"Buon compleanno piccola, ovunque tu sia". Così Maria Ragusa ricorda la cugina Roberta, scomparsa il 13 gennaio 2012, nel giorno di quello che sarebbe stato il suo cinquantesimo compleanno. Da quando il marito di Roberta, Antonio Logli, oggi condannato  a 20 anni per l'omicidio della moglie, è stato accusato di omicidio, Maria si è fatta avanti a rappresentare la famiglia Ragusa, costituendosi parte civile al processo che ha portato alla condanna dell'elettricista.

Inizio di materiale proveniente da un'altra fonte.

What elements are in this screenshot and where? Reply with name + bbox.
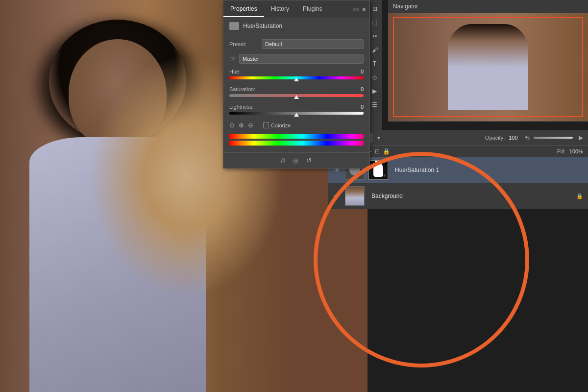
layer-name-hue-saturation: Hue/Saturation 1 <box>395 167 439 173</box>
adjustment-type-icon <box>229 22 239 30</box>
properties-panel: Properties History Plugins >> ≡ Hue/Satu… <box>223 0 370 169</box>
blend-dropdown-arrow: ▼ <box>376 135 381 141</box>
layer-thumb-background <box>345 186 365 206</box>
spectrum-bar <box>229 134 364 139</box>
toolbar-path-icon[interactable]: ◇ <box>369 72 381 83</box>
lock-all-icon[interactable]: 🔒 <box>383 148 390 155</box>
layer-visibility-bg[interactable]: 👁 <box>333 192 341 200</box>
toolbar-sliders-icon[interactable]: ⊟ <box>369 3 381 15</box>
toolbar-paint-icon[interactable]: 🖌 <box>369 44 381 56</box>
tab-plugins[interactable]: Plugins <box>296 1 329 17</box>
panel-tab-icons: >> ≡ <box>353 6 369 12</box>
saturation-value: 0 <box>354 86 364 92</box>
lock-artboard-icon[interactable]: ⊡ <box>375 148 380 155</box>
fill-value: 100% <box>569 148 583 154</box>
eyedropper-tools: ⊙ ⊕ ⊖ <box>229 122 253 129</box>
toolbar-crop-icon[interactable]: ✂ <box>369 30 381 42</box>
saturation-thumb[interactable] <box>294 95 299 99</box>
lightness-thumb[interactable] <box>294 113 299 117</box>
eyedropper-sub-icon[interactable]: ⊖ <box>248 122 253 129</box>
hue-thumb[interactable] <box>294 77 299 81</box>
layer-row-background[interactable]: 👁 Background 🔒 <box>328 183 588 209</box>
reset-icon[interactable]: ↺ <box>306 157 312 164</box>
toolbar-text-icon[interactable]: T <box>369 58 381 70</box>
hue-value: 0 <box>354 69 364 74</box>
preset-row: Preset: Default <box>229 39 364 49</box>
spectrum-bar-2 <box>229 141 364 146</box>
fill-label: Fill: <box>557 148 565 154</box>
color-bars <box>229 134 364 146</box>
nav-viewport-box[interactable] <box>393 17 583 117</box>
visibility-toggle-icon[interactable]: ◎ <box>293 157 298 164</box>
panel-footer: ⎙ ◎ ↺ <box>223 152 369 168</box>
preset-label: Preset: <box>229 41 259 47</box>
hue-label-row: Hue: 0 <box>229 69 364 74</box>
lightness-slider-row: Lightness: 0 <box>229 104 364 115</box>
panel-menu-icon[interactable]: ≡ <box>363 6 366 12</box>
saturation-label: Saturation: <box>229 86 255 92</box>
channel-row: ☞ Master <box>229 54 364 64</box>
colorize-checkbox[interactable] <box>263 122 269 128</box>
opacity-slider[interactable] <box>534 137 573 139</box>
saturation-track[interactable] <box>229 94 364 97</box>
saturation-slider-row: Saturation: 0 <box>229 86 364 97</box>
tab-history[interactable]: History <box>264 1 296 17</box>
panel-body: Preset: Default ☞ Master Hue: 0 Sa <box>223 34 369 152</box>
eyedropper-icon[interactable]: ⊙ <box>229 122 235 129</box>
tab-properties[interactable]: Properties <box>223 1 264 17</box>
lightness-value: 0 <box>354 104 364 110</box>
colorize-row: ⊙ ⊕ ⊖ Colorize <box>229 122 364 129</box>
opacity-value: 100 <box>509 135 521 141</box>
toolbar-play-icon[interactable]: ▶ <box>369 85 381 97</box>
expand-icon[interactable]: >> <box>353 6 360 12</box>
colorize-text: Colorize <box>271 122 291 128</box>
panel-header: Hue/Saturation <box>223 18 369 34</box>
hue-label: Hue: <box>229 69 241 74</box>
channel-select[interactable]: Master <box>239 54 364 64</box>
layer-thumb-mask: ☞ <box>368 160 388 180</box>
eyedropper-add-icon[interactable]: ⊕ <box>239 122 244 129</box>
saturation-label-row: Saturation: 0 <box>229 86 364 92</box>
layer-name-background: Background <box>371 193 403 199</box>
opacity-unit: % <box>525 135 530 141</box>
navigator-title: Navigator <box>393 3 418 10</box>
navigator-header: Navigator <box>388 0 588 13</box>
navigator-panel: Navigator <box>388 0 588 122</box>
panel-title: Hue/Saturation <box>243 23 282 29</box>
colorize-label[interactable]: Colorize <box>263 122 291 128</box>
clip-to-layer-icon[interactable]: ⎙ <box>281 157 285 164</box>
lightness-label-row: Lightness: 0 <box>229 104 364 110</box>
hand-icon[interactable]: ☞ <box>229 54 236 64</box>
navigator-preview <box>388 13 588 121</box>
panel-tabs: Properties History Plugins >> ≡ <box>223 0 369 18</box>
hue-slider-row: Hue: 0 <box>229 69 364 79</box>
background-lock-icon: 🔒 <box>576 193 583 199</box>
hue-track[interactable] <box>229 76 364 79</box>
toolbar-select-icon[interactable]: ⬚ <box>369 17 381 28</box>
lightness-label: Lightness: <box>229 104 254 110</box>
toolbar-layers-icon[interactable]: ☰ <box>369 99 381 111</box>
preset-select[interactable]: Default <box>262 39 364 49</box>
opacity-label: Opacity: <box>485 135 505 141</box>
collapse-right-icon[interactable]: ▶ <box>579 134 583 141</box>
lightness-track[interactable] <box>229 112 364 115</box>
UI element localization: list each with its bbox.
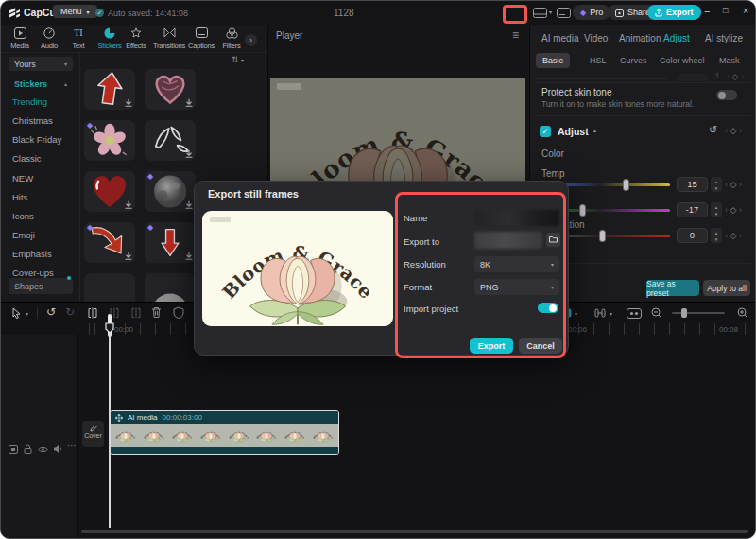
tint-keyframe[interactable]: ‹ ◇ › xyxy=(725,205,742,215)
redo-button[interactable]: ↻ xyxy=(65,305,75,319)
timeline-clip-ai-media[interactable]: AI media 00:00:03:00 xyxy=(110,410,339,455)
tint-value[interactable]: -17 xyxy=(677,202,708,217)
subtab-color-wheel[interactable]: Color wheel xyxy=(653,53,712,68)
download-icon[interactable] xyxy=(185,252,193,261)
saturation-keyframe[interactable]: ‹ ◇ › xyxy=(725,231,742,240)
close-button[interactable]: × xyxy=(743,5,748,16)
more-options-icon[interactable]: ⋯ xyxy=(67,441,77,451)
tint-stepper[interactable]: ▴▾ xyxy=(711,202,722,217)
speaker-icon[interactable] xyxy=(53,444,62,454)
zoom-slider-thumb[interactable] xyxy=(681,308,687,318)
sidebar-item-shapes[interactable]: Shapes xyxy=(9,278,73,294)
sidebar-item-icons[interactable]: Icons xyxy=(12,211,34,221)
main-track-icon[interactable] xyxy=(9,445,18,454)
cover-button[interactable]: Cover xyxy=(82,421,104,447)
more-tabs-button[interactable]: › xyxy=(245,34,257,46)
tab-ai-media[interactable]: AI media xyxy=(541,33,578,43)
select-tool-icon[interactable] xyxy=(11,307,22,319)
eye-icon[interactable] xyxy=(38,446,48,453)
apply-to-all-button[interactable]: Apply to all xyxy=(703,280,750,296)
delete-right-icon[interactable] xyxy=(130,307,142,319)
subtab-basic[interactable]: Basic xyxy=(536,53,570,68)
minimize-button[interactable]: − xyxy=(704,6,710,17)
subtab-mask[interactable]: Mask xyxy=(713,53,747,68)
subtab-curves[interactable]: Curves xyxy=(613,53,654,68)
saturation-slider-thumb[interactable] xyxy=(599,230,606,242)
download-icon[interactable] xyxy=(185,98,193,108)
project-title: 1128 xyxy=(334,8,354,18)
playhead-line[interactable] xyxy=(109,323,111,528)
stickers-group-header[interactable]: Stickers ▴ xyxy=(9,77,73,91)
mask-shield-icon[interactable] xyxy=(173,306,184,319)
download-icon[interactable] xyxy=(125,252,132,261)
tint-slider-thumb[interactable] xyxy=(579,204,586,217)
tab-ai-stylize[interactable]: AI stylize xyxy=(705,33,743,43)
adjust-checkbox[interactable]: ✓ xyxy=(540,126,551,137)
sticker-pink-flower[interactable]: ◆ xyxy=(84,120,135,161)
layout-chevron-icon[interactable]: ▾ xyxy=(549,9,552,15)
sort-filter-button[interactable]: ⇅ ▾ xyxy=(232,55,244,64)
pro-button[interactable]: ◆ Pro xyxy=(573,5,610,20)
saturation-stepper[interactable]: ▴▾ xyxy=(711,228,722,243)
link-chevron-icon[interactable]: ▾ xyxy=(610,310,612,317)
sticker-outline-petals[interactable] xyxy=(145,120,196,161)
sidebar-item-cover-ups[interactable]: Cover-ups xyxy=(12,268,54,278)
maximize-button[interactable]: □ xyxy=(723,6,728,15)
sidebar-item-trending[interactable]: Trending xyxy=(12,96,47,107)
zoom-slider[interactable] xyxy=(672,312,725,314)
export-button[interactable]: Export xyxy=(647,5,701,20)
sidebar-item-classic[interactable]: Classic xyxy=(12,153,42,164)
preview-axis-icon[interactable] xyxy=(627,308,642,319)
tab-video[interactable]: Video xyxy=(584,33,608,43)
sidebar-item-hits[interactable]: Hits xyxy=(12,192,27,202)
download-icon[interactable] xyxy=(125,98,132,108)
download-icon[interactable] xyxy=(185,149,193,159)
subtab-hsl[interactable]: HSL xyxy=(583,53,613,68)
sidebar-item-new[interactable]: NEW xyxy=(12,173,33,183)
panel-toggle-icon[interactable] xyxy=(557,8,571,18)
keyframe-controls[interactable]: ‹ ◇ › xyxy=(725,126,742,135)
temp-value[interactable]: 15 xyxy=(677,177,708,192)
sticker-red-arrow-up[interactable] xyxy=(84,69,135,110)
slider-label-temp: Temp xyxy=(541,168,564,179)
tool-chevron-icon[interactable]: ▾ xyxy=(26,310,28,317)
saturation-value[interactable]: 0 xyxy=(677,228,708,243)
sticker-sketch-heart[interactable] xyxy=(145,69,196,110)
sticker-swoosh-arrow[interactable]: ◆ xyxy=(84,222,135,263)
undo-button[interactable]: ↺ xyxy=(46,305,56,319)
menu-button[interactable]: Menu ▾ xyxy=(53,5,97,18)
temp-slider-thumb[interactable] xyxy=(623,179,629,191)
sticker-partial-gray-circle[interactable] xyxy=(145,273,196,302)
tab-adjust[interactable]: Adjust xyxy=(663,33,690,43)
yours-dropdown[interactable]: Yours ▾ xyxy=(9,57,73,71)
playhead-handle[interactable] xyxy=(105,322,114,334)
sidebar-item-black-friday[interactable]: Black Friday xyxy=(12,134,61,145)
temp-stepper[interactable]: ▴▾ xyxy=(711,177,722,192)
sidebar-item-emphasis[interactable]: Emphasis xyxy=(12,249,52,259)
sticker-gray-circle[interactable]: ◆ xyxy=(145,171,196,212)
zoom-out-icon[interactable] xyxy=(651,307,662,319)
protect-skin-toggle[interactable] xyxy=(716,90,737,100)
layout-toggle-icon[interactable] xyxy=(533,8,547,18)
auto-link-icon[interactable] xyxy=(594,307,606,319)
sidebar-item-emoji[interactable]: Emoji xyxy=(12,230,35,240)
snap-chevron-icon[interactable]: ▾ xyxy=(575,310,577,317)
horizontal-scrollbar[interactable] xyxy=(81,530,748,533)
zoom-fit-icon[interactable] xyxy=(737,307,748,319)
download-icon[interactable] xyxy=(185,200,193,210)
delete-icon[interactable] xyxy=(151,306,162,319)
download-icon[interactable] xyxy=(125,200,132,210)
sticker-red-arrow-down[interactable]: ◆ xyxy=(145,222,196,263)
autosave-check-icon: ✓ xyxy=(95,9,104,17)
tab-animation[interactable]: Animation xyxy=(619,33,661,43)
sidebar-item-christmas[interactable]: Christmas xyxy=(12,115,53,126)
reset-icon[interactable]: ↺ xyxy=(709,124,717,136)
collapse-icon[interactable]: ▴ xyxy=(593,127,596,133)
split-tool-icon[interactable] xyxy=(87,307,98,319)
save-as-preset-button[interactable]: Save as preset xyxy=(646,280,699,296)
player-menu-icon[interactable]: ≡ xyxy=(512,28,519,42)
sticker-glossy-heart[interactable] xyxy=(84,171,135,212)
sticker-partial-tile[interactable] xyxy=(84,273,135,302)
temp-keyframe[interactable]: ‹ ◇ › xyxy=(725,180,742,189)
lock-icon[interactable] xyxy=(24,444,32,454)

Secondo l'accusa Roberta sarebbe stata uccisa la stessa notte della sua scomparsa da Gello di San Giuliano Terme (Pisa) e il suo cadavere sarebbe stato occultato. Movente del delitto, per i giudici, il conflitto tra Roberta e il marito, causato dalla relazione extraconiugale che l'elettricista aveva dal 2004 con la babysitter dei figli, Sara Calzolaio, attuale compagna del Logli.

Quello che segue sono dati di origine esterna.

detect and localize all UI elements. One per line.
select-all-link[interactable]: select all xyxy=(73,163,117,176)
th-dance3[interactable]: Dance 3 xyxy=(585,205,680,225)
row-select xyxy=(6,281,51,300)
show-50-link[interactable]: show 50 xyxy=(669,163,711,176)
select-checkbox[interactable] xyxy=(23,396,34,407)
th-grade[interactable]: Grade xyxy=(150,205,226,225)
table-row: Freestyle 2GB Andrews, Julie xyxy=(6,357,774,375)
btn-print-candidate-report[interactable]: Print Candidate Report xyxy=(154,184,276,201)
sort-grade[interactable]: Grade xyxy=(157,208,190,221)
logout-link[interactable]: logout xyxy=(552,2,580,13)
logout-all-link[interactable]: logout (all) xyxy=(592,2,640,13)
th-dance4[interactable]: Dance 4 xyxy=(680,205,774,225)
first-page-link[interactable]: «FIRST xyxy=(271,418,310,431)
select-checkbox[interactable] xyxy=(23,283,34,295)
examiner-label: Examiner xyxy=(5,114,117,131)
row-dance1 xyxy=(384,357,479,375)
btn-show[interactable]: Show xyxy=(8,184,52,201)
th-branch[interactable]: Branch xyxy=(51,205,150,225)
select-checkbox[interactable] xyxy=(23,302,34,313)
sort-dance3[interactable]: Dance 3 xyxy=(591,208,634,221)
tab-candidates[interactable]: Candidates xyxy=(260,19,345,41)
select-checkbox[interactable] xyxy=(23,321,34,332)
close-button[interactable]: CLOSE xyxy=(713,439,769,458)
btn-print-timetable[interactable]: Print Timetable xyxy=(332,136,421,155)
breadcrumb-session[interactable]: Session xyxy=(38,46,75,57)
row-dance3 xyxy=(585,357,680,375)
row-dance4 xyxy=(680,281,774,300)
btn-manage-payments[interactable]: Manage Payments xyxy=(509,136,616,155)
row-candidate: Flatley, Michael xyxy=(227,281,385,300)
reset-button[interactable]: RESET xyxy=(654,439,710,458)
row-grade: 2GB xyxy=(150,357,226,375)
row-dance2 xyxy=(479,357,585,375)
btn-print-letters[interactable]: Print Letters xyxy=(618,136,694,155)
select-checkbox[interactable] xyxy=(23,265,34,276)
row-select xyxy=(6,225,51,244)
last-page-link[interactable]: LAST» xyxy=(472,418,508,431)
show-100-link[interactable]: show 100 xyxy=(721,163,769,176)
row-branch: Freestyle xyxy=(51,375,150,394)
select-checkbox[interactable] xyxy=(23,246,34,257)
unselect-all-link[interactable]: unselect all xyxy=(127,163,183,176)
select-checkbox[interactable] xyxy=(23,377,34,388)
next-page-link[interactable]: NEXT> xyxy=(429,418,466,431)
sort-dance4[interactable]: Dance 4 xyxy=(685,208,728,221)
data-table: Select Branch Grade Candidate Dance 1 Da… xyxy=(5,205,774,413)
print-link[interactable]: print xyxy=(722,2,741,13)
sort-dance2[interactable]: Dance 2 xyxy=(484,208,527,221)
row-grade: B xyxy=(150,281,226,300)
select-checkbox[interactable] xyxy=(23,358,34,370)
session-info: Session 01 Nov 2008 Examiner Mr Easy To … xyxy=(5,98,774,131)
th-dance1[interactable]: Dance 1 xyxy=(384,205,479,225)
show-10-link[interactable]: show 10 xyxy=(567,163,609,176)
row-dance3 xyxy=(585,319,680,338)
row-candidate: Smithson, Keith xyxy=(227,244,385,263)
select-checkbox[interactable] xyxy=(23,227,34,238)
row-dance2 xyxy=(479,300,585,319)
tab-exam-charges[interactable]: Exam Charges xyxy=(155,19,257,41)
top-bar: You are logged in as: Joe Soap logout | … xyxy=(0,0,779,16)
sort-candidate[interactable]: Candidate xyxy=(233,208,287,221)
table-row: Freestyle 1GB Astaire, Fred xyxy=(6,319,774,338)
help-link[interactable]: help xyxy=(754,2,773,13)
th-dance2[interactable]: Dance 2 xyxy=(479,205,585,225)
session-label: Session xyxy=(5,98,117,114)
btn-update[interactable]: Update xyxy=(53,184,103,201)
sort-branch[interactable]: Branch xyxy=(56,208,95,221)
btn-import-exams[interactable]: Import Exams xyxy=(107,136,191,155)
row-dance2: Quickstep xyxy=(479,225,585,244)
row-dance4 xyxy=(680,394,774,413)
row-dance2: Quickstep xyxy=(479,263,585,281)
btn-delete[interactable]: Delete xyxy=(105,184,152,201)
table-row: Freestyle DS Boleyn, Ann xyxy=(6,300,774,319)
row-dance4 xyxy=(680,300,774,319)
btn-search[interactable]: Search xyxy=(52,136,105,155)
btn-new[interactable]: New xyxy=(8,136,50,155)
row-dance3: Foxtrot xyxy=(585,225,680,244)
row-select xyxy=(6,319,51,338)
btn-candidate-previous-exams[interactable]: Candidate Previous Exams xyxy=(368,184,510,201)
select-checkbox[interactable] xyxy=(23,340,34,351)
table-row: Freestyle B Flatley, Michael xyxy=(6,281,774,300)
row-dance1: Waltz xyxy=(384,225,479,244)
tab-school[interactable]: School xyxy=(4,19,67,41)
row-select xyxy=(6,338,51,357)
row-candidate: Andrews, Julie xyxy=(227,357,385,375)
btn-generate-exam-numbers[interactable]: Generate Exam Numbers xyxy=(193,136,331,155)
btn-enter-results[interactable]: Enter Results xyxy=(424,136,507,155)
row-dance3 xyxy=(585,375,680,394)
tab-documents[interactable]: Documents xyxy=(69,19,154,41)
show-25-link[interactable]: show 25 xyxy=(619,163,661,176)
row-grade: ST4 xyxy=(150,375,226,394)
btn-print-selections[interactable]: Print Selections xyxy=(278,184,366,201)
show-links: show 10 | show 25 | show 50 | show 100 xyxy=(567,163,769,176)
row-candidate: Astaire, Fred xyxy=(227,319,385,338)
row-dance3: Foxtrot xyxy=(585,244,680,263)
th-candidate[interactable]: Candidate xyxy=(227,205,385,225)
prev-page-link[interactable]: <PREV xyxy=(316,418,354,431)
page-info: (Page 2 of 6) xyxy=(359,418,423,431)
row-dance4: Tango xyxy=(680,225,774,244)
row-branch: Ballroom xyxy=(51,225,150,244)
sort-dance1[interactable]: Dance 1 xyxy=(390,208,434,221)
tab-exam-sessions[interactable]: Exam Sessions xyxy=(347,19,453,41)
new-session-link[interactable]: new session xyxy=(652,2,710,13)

Fondamentale nel caso la testimonianza di Loris Gozi, un giostraio che ha dichiarato di aver assistito, la sera del delitto, a una lite tra Roberta e suo marito Antonio. Logli, che dal primo momento ha parlato di allontanamento volontario riguardo alla scomparsa della moglie, si è sempre proclamato innocente. L'uomo attende la sentenza nella casa dove vive con Sara Calzolaio, non essendo sottoposto ad alcuna misura restrittiva se non l'obbligo di residenza a Pisa.